Dear Daryl
Thanks for your clarifying reply. I'm glad we are understanding each other.
you: In fact, it's flowing through space in time, which is more complicated yet... ...i.e. things flow or rest or change *in time*.
When people say *in time* they usually think that, just as in the case of space which is conceived as the container for physical objects, time is a container for events. So events occur IN time as if time were a thing capable of containing events, being events different from physical objects (material bodies or fields). In this notion of time, events are organized as a linear sequence and thus are put in terms of a dimension. Time as a way of organizing events is fine for mathematical purposes but unfortunately causes intuitive confusion. This is why a prefer to conceive time as "change" or "transformation of things" in the universe. To me all things are constantly changing but the change is so minuscule that for some processes (such as the evolution of a star) it is not noticeable. So we assume that some things don't change whereas other do change. By comparing processes that change and those that don't change we realize or feel a passage of time, a flow. If nothing changed or transformed we would not be able to tell whether time flows or not. Certainly, the change of things is not arbitrary it follows certain laws, this is why it appears that time has a preferred direction, what we call the arrow of time, but this is another issue.
You: But when Newton says time flows equably, he makes a point of saying that that flow is without reference to anything external.
Based on my notion of time, I interpret "time flows equably" as "constant change". Everything in the universe is constantly changing, therefore, I feel a constant and invariable flow. When Newton says that the flow of time is "external" I understand this as the change, motion or transformation of things can never stop. Since change can never stop we think that it cannot be affected by anythings. But since time is nothing but motion or change, relativity teaches us that motion will affect the rate of flow of time. That is, that the motion will affect the rate of change or transformation in a given process.

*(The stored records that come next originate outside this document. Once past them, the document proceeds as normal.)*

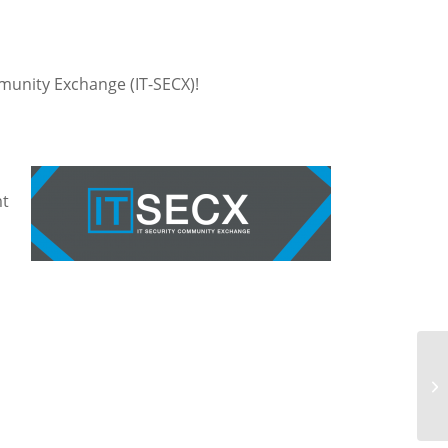
munity Exchange (IT-SECX)!
mt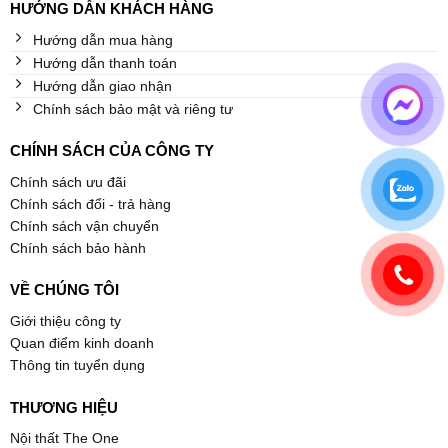
HƯỚNG DẪN KHÁCH HÀNG
Hướng dẫn mua hàng
Hướng dẫn thanh toán
Hướng dẫn giao nhận
Chính sách bảo mật và riêng tư
CHÍNH SÁCH CỦA CÔNG TY
Chính sách ưu đãi
Chính sách đổi - trả hàng
Chính sách vận chuyển
Chính sách bảo hành
VỀ CHÚNG TÔI
Giới thiệu công ty
Quan điểm kinh doanh
Thông tin tuyển dụng
THƯƠNG HIỆU
Nội thất The One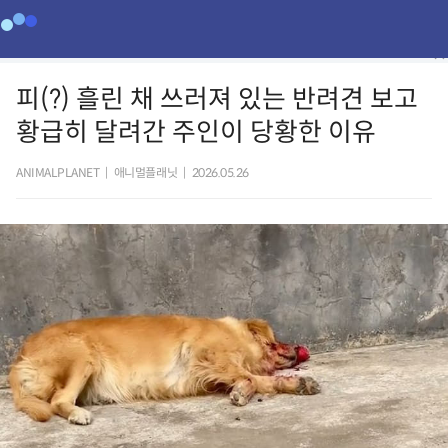
피(?) 흘린 채 쓰러져 있는 반려견 보고
황급히 달려간 주인이 당황한 이유
ANIMALPLANET
|
애니멀플래닛
|
2026.05.26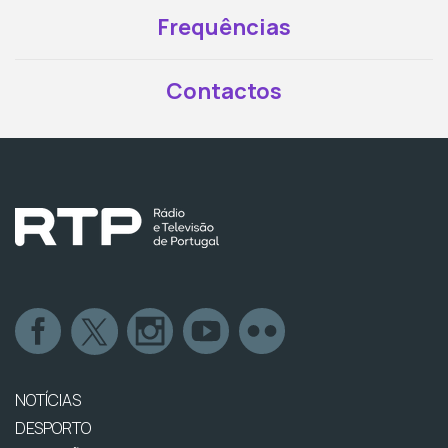
Frequências
Contactos
NOTÍCIAS
DESPORTO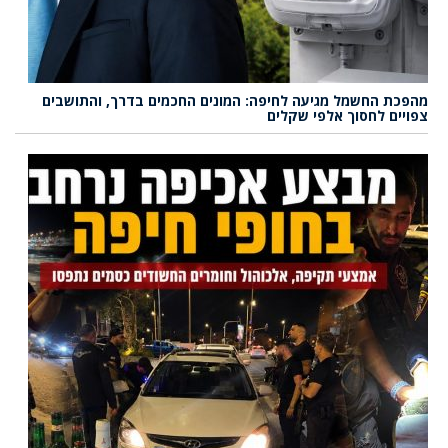
מהפכת החשמל מגיעה לחיפה: המונים החכמים בדרך, והתושבים
צפויים לחסוך אלפי שקלים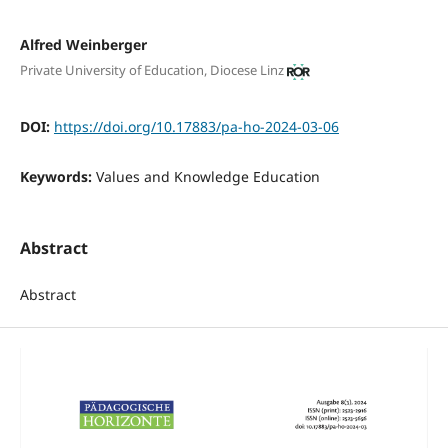
Alfred Weinberger
Private University of Education, Diocese Linz
DOI:
https://doi.org/10.17883/pa-ho-2024-03-06
Keywords:
Values and Knowledge Education
Abstract
Abstract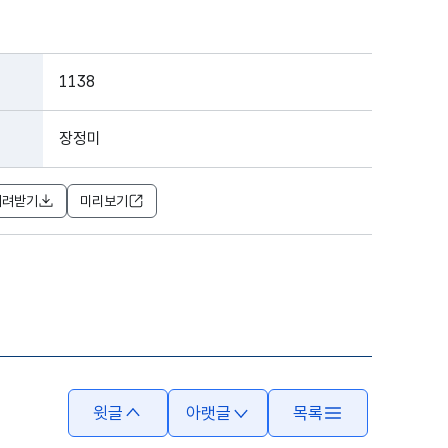
1138
장정미
내려받기
미리보기
윗글
아랫글
목록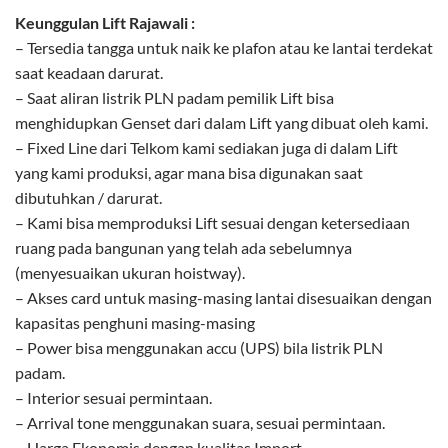
Keunggulan Lift Rajawali :
– Tersedia tangga untuk naik ke plafon atau ke lantai terdekat
saat keadaan darurat.
– Saat aliran listrik PLN padam pemilik Lift bisa
menghidupkan Genset dari dalam Lift yang dibuat oleh kami.
– Fixed Line dari Telkom kami sediakan juga di dalam Lift
yang kami produksi, agar mana bisa digunakan saat
dibutuhkan / darurat.
– Kami bisa memproduksi Lift sesuai dengan ketersediaan
ruang pada bangunan yang telah ada sebelumnya
(menyesuaikan ukuran hoistway).
– Akses card untuk masing-masing lantai disesuaikan dengan
kapasitas penghuni masing-masing
– Power bisa menggunakan accu (UPS) bila listrik PLN
padam.
– Interior sesuai permintaan.
– Arrival tone menggunakan suara, sesuai permintaan.
– Harga Ekonomis dengan kualitas Import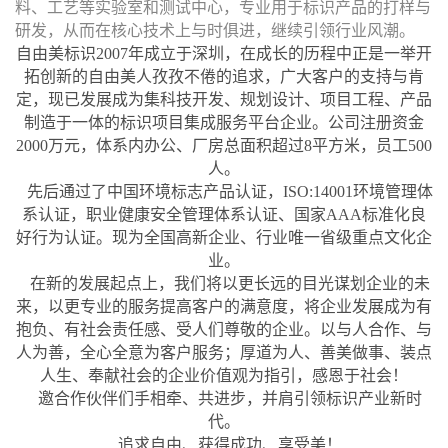
料、工艺等实验室和测试中心，专业用于标识产品的打样与
研发，从而在核心技术上与时俱进，继续引领行业风潮。
自由美标识2007年成立于深圳，在成长的历程中正是一举开
拓创新的自由美人孜孜不倦的追求，广大客户的支持与肯
定，现已发展成为集科技开发、规划设计、项目工程、产品
制造于一体的标识项目集成服务平台企业。公司注册资金
2000万元，体系内办公、厂房总面积超过8平方米，员工500
人。
先后通过了中国环境标志产品认证，ISO:14001环境管理体
系认证，职业健康安全管理体系认证、国家AAA标准化良
好行为认证。现为全国高新企业、行业唯一省级重点文化企
业。
在新的发展起点上，我们将以更长远的目光谋划企业的未
来，以更专业的服务提高客户的满意度，将企业发展成为有
抱负、有社会责任感、受人们尊敬的企业。以与人合作、与
人为善，全心全意为客户服务；厚道为人、善美做事、装点
人生、奉献社会的企业价值观为指引，感恩于社会！
邀合作伙伴们手相牵、共进步，并肩引领标识产业新时
代。
追求自由、获得成功、享受美！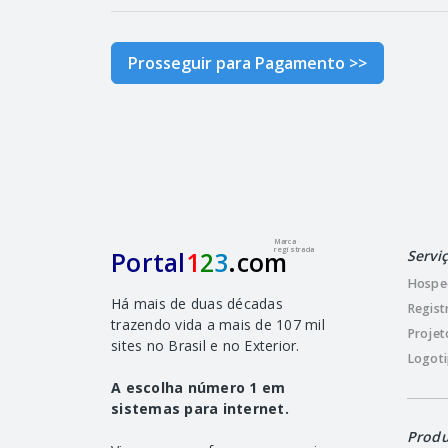
Prosseguir para Pagamento >>
Marca
registrada
Portal
1
2
3
.com
Servi
Hospe
Há mais de duas décadas
Regist
trazendo vida a mais de 107 mil
Projet
sites no Brasil e no Exterior.
Logoti
A escolha número 1 em
sistemas para internet.
Produ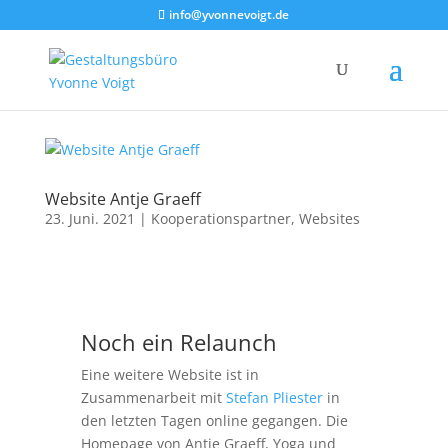
info@yvonnevoigt.de
Website Antje Graeff
23. Juni. 2021
|
Kooperationspartner
,
Websites
Noch ein Relaunch
Eine weitere Website ist in
Zusammenarbeit mit
Stefan Pliester
in
den letzten Tagen online gegangen. Die
Homepage von Antje Graeff, Yoga und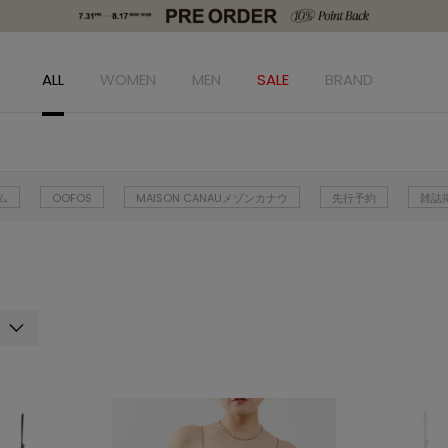
ALL
WOMEN
MEN
SALE
BRAND
ム
OOFOS
MAISON CANAUメゾンカナウ
先行予約
雑誌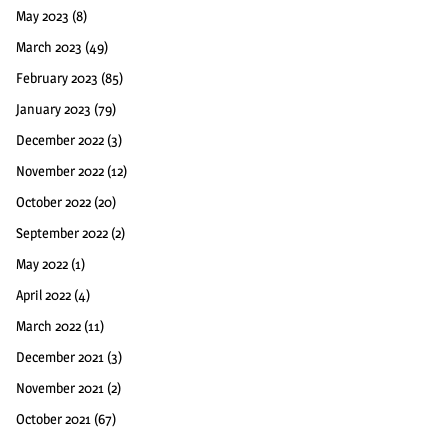
May 2023
(8)
March 2023
(49)
February 2023
(85)
January 2023
(79)
December 2022
(3)
November 2022
(12)
October 2022
(20)
September 2022
(2)
May 2022
(1)
April 2022
(4)
March 2022
(11)
December 2021
(3)
November 2021
(2)
October 2021
(67)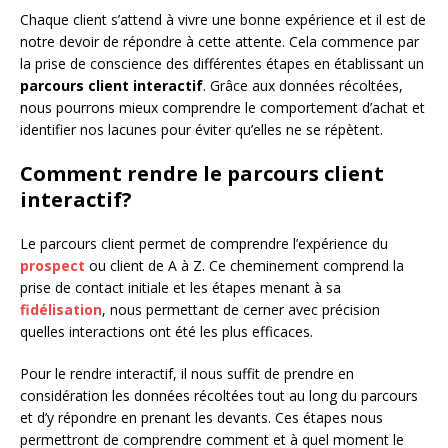
Chaque client s’attend à vivre une bonne expérience et il est de
notre devoir de répondre à cette attente. Cela commence par
la prise de conscience des différentes étapes en établissant un
parcours client interactif
. Grâce aux données récoltées,
nous pourrons mieux comprendre le comportement d’achat et
identifier nos lacunes pour éviter qu’elles ne se répètent.
Comment rendre le parcours client
interactif?
Le parcours client permet de comprendre l’expérience du
prospect
ou client de A à Z. Ce cheminement comprend la
prise de contact initiale et les étapes menant à sa
fidélisation
, nous permettant de cerner avec précision
quelles interactions ont été les plus efficaces.
Pour le rendre interactif, il nous suffit de prendre en
considération les données récoltées tout au long du parcours
et d’y répondre en prenant les devants. Ces étapes nous
permettront de comprendre comment et à quel moment le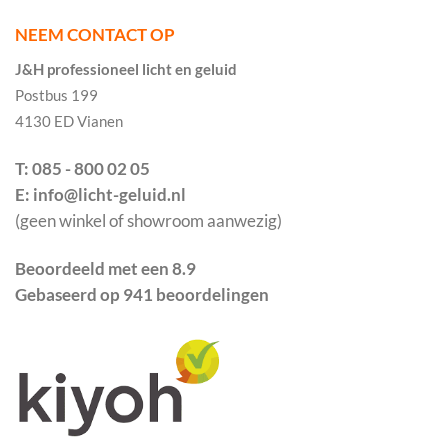
NEEM CONTACT OP
J&H professioneel licht en geluid
Postbus 199
4130 ED Vianen
T: 085 - 800 02 05
E: info@licht-geluid.nl
(geen winkel of showroom aanwezig)
Beoordeeld met een 8.9
Gebaseerd op 941 beoordelingen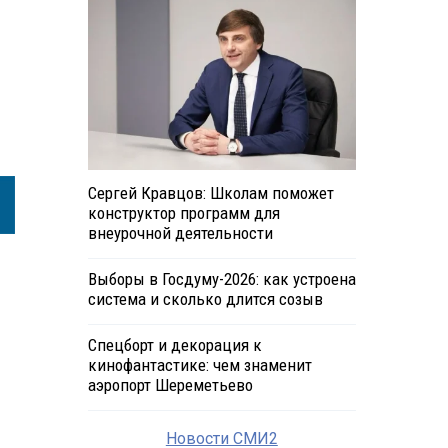
Сергей Кравцов: Школам поможет
конструктор программ для
внеурочной деятельности
Выборы в Госдуму-2026: как устроена
система и сколько длится созыв
Спецборт и декорация к
кинофантастике: чем знаменит
аэропорт Шереметьево
Новости СМИ2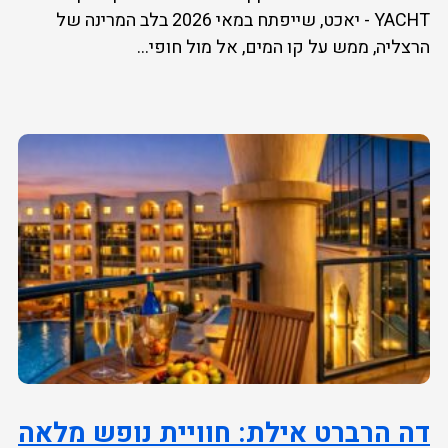
YACHT - יאכט, שייפתח במאי 2026 בלב המרינה של
הרצליה, ממש על קו המים, אל מול חופי...
דה הרברט אילת: חוויית נופש מלאה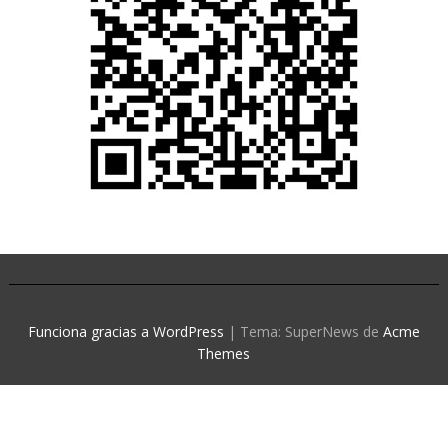
Funciona gracias a WordPress
|
Tema: SuperNews de
Acme
Themes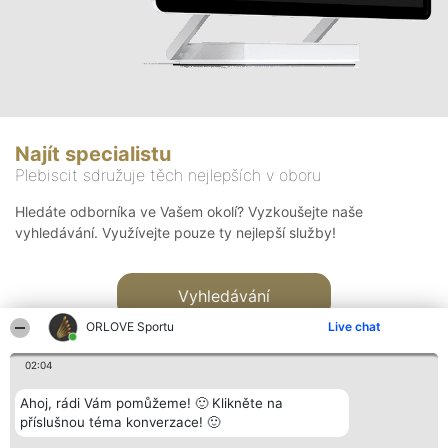
Najít specialistu
Plebiscit sdružuje těch nejlepších v oboru
Hledáte odborníka ve Vašem okolí? Vyzkoušejte naše
vyhledávání. Využívejte pouze ty nejlepší služby!
Vyhledávání
ORLOVE Sportu
Live chat
02:04
Ahoj, rádi Vám pomůžeme! 🙂 Klikněte na
příslušnou téma konverzace! 🙂
Organizátor hlasování
Plebiscyt
Kontakt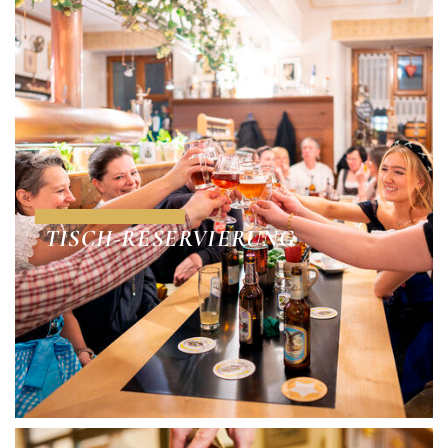
TISCH-RESERVIERUNG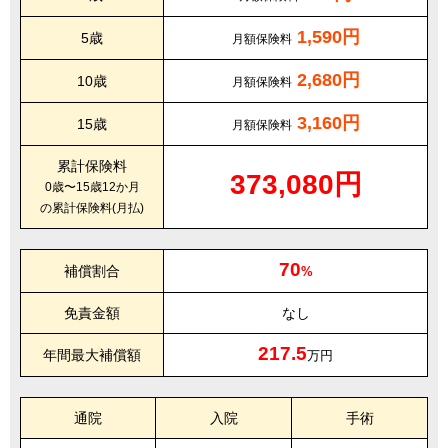
1,590円
5歳
月額保険料
2,680円
10歳
月額保険料
3,160円
15歳
月額保険料
累計保険料
373,080円
0歳〜15歳12か月
の累計保険料(月払)
70
補償割合
%
免責金額
なし
217.5
年間最大補償額
万円
通院
入院
手術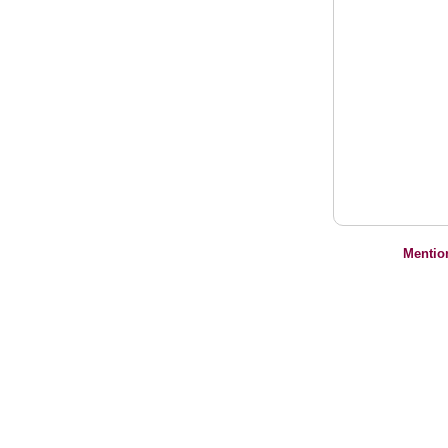
Mentio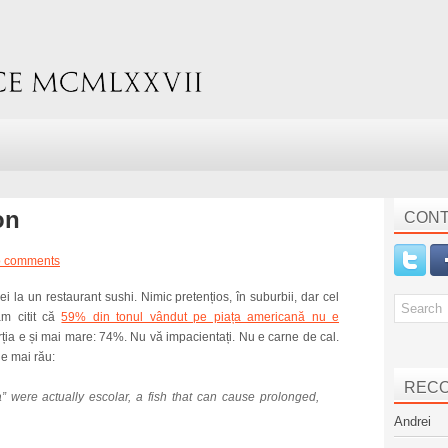
on
CONT
 comments
i la un restaurant sushi. Nimic pretențios, în suburbii, dar cel
m citit că
59% din tonul vândut pe piața americană nu e
orția e și mai mare: 74%. Nu vă impacientați. Nu e carne de cal.
 e mai rău:
REC
” were actually escolar, a fish that can cause prolonged,
Andrei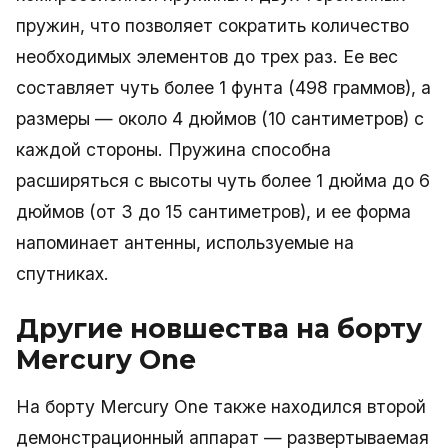
пружин, что позволяет сократить количество
необходимых элементов до трех раз. Ее вес
составляет чуть более 1 фунта (498 граммов), а
размеры — около 4 дюймов (10 сантиметров) с
каждой стороны. Пружина способна
расширяться с высоты чуть более 1 дюйма до 6
дюймов (от 3 до 15 сантиметров), и ее форма
напоминает антенны, используемые на
спутниках.
Другие новшества на борту
Mercury One
На борту Mercury One также находился второй
демонстрационный аппарат — развертываемая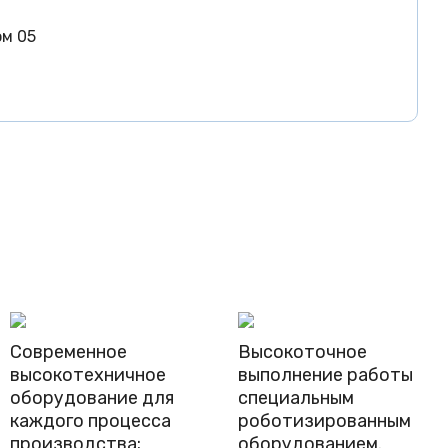
ом 05
Современное
Высокоточное
высокотехничное
выполнение работы
оборудование для
специальным
каждого процесса
роботизированным
производства;
оборудованием.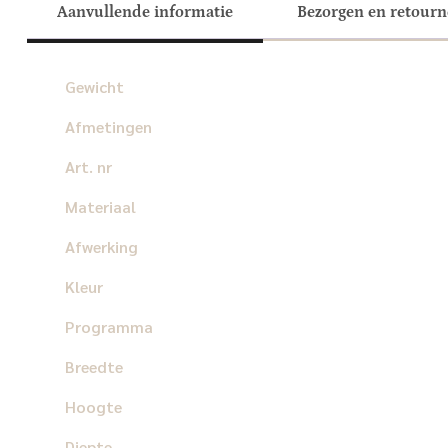
Aanvullende informatie
Bezorgen en retour
Gewicht
Afmetingen
Art. nr
Materiaal
Afwerking
Kleur
Programma
Breedte
Hoogte
Diepte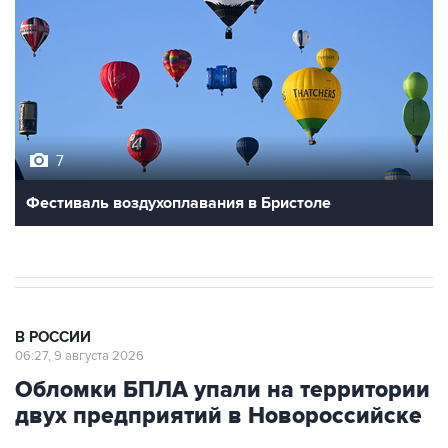
7
Фестиваль воздухоплавания в Бристоле
В РОССИИ
06:27, 9 августа 2026
Обломки БПЛА упали на территории
двух предприятий в Новороссийске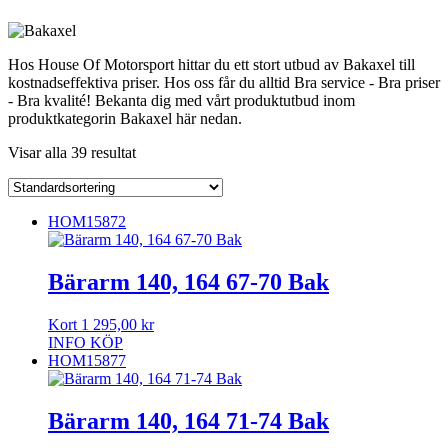
Hos House Of Motorsport hittar du ett stort utbud av Bakaxel till
kostnadseffektiva priser. Hos oss får du alltid Bra service - Bra priser
- Bra kvalité! Bekanta dig med vårt produktutbud inom
produktkategorin Bakaxel här nedan.
Visar alla 39 resultat
HOM15872
Bärarm 140, 164 67-70 Bak
Kort
1 295,00
kr
INFO
KÖP
HOM15877
Bärarm 140, 164 71-74 Bak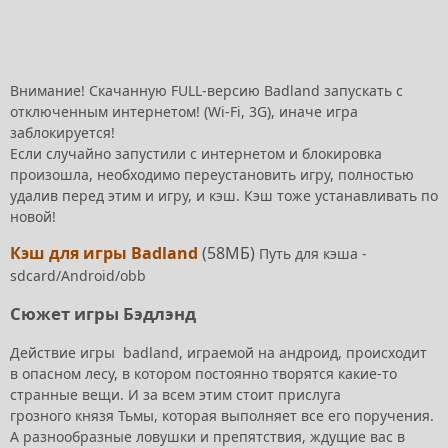
Внимание! Скачанную FULL-версию Badland запускать с
отключенным интернетом! (Wi-Fi, 3G), иначе игра
заблокируется!
Если случайно запустили с интернетом и блокировка
произошла, необходимо переустановить игру, полностью
удалив перед этим и игру, и кэш. Кэш тоже устанавливать по
новой!
Кэш для игры Badland
(58МБ)
Путь для кэша -
sdcard/Android/obb
Сюжет игры Бэдлэнд
Действие игры badland, играемой на андроид, происходит
в опасном лесу, в котором постоянно творятся какие-то
странные вещи. И за всем этим стоит прислуга
грозного князя Тьмы, которая выполняет все его поручения.
А разнообразные ловушки и препятствия, ждущие вас в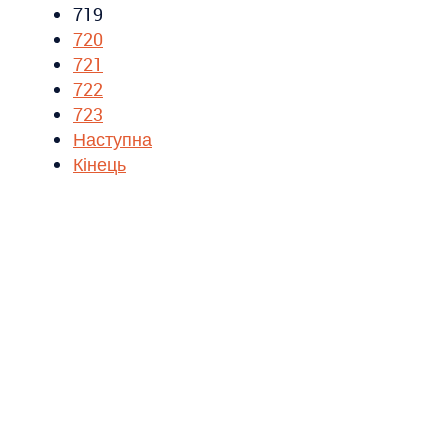
719
720
721
722
723
Наступна
Кінець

This is because there should be an absolute frame (the vacuum, space itself or the material field, as you wish to call it) and because there is a limiting speed. For observers that are at rest in the absolute frame the change of things, i.e., the passage of time, goes at some rate. For frames in motion relative to the absolute frame the passage of time goes slowly because electromagnetic fields has to cover more absolute distance which in turn will make a process to appear slower than when this same process occurs at rest (as an illustration of this consider, for instance, the light clock).
You: Then came the discovery of the redshift-distance relation, which was taken to indicate cosmic expansion--i.e., the redshifts are not thought to be due to relative motion, but due to the expansion of space through which the light travels....
And also: The CMB is a radiation field that's supposed to fill all of space...
As I have expressed before, the interpretation of the cosmological redshift as space expansion is valid under the conception that space is a DEFORMABLE EMPTY CONTAINER mathematically represented by a pseudo-Riemannian manifold. Being space an empty container is then, as you said, FILLED with matter and fields (I don't agree with this notion of space). For relativists, the space is permeable to light in the sense that offers no dissipation or dispersion to the propagation of electromagnetic waves. So, if we accept the relativist view of space, I agree with the interpretation of the redshift but, I don't believe space is a geometrical container and therefore the redshift has a different interpretation which I also discussed with you in previous discussions. You may wish to read my new essay where I give a clear example that strongly suggest that space is not a geometrical container as relativity assumes.
You: These cosmological redshifts are therefore many orders of magnitude greater than the motion of any galaxy through space, including our own. What this means is that we can neglect the motions of all bodies through space and model redshifts in an expanding universe under the assumption that they're all absolutely at rest. The model, which is a very accurate fit to the data, assumes absolute space and time, which we call the Universe and cosmic time.
I'd like to insist on the following point and I would be happy if you could understand it. I asked the question "is this velocity interpreted within the context of SR or GR (or what theory)?" in a previous post because I wanted to elucidate the importance that the theoretical framework plays. The physical meaning of the data depends on the theoretical framework under consideration. I assume that when you say "the model" you are talking about the concordance, the big bang or the lambda-cold-dark matter model. This model, as far as I know, assumes that GR is the correct theory. The physical interpretation of the redshift is given within the context of GR where there are no absolute frames, despite that the observations strongly suggest it. For relativists, that's not an absolute frame, it is just a frame more convenient than others. From my view, it is contradictory to construct a model, that assumes absolute space and time, with the aid of a theory (GR) that denies absolute motion. So, for relativists, 370 km/s is not an absolute velocity as you and most cosmologists stated it. For this reason, one has to build a model based on another theory in which the notions of absolute space and time are allowed. This is why, I don't follow relativity and its notion of space.
Well, I hope you have grasped my message.